> _EXERCISE BRIEF_:
What you return must be the full listing, word for word, with no images in it.
▶
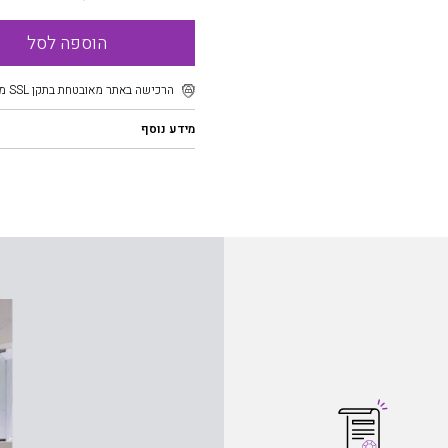
הוספה לסל
הרכישה באתר מאובטחת בתקן SSL מוצפן
מידע נוסף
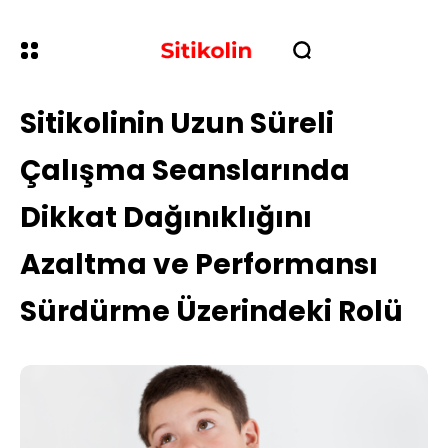
Sitikolinin Uzun Süreli
Çalışma Seanslarında
Dikkat Dağınıklığını
Azaltma ve Performansı
Sürdürme Üzerindeki Rolü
◀
> _REPLY TO THE EXERCISE_:
הוספה לסל
הרכישה באתר מאובטחת בתקן SSL מוצפן
מידע נוסף
Sitikolinin Uzun Süreli
Çalışma Seanslarında
Dikkat Dağınıklığını
Azaltma ve Performansı
Sürdürme Üzerindeki Rolü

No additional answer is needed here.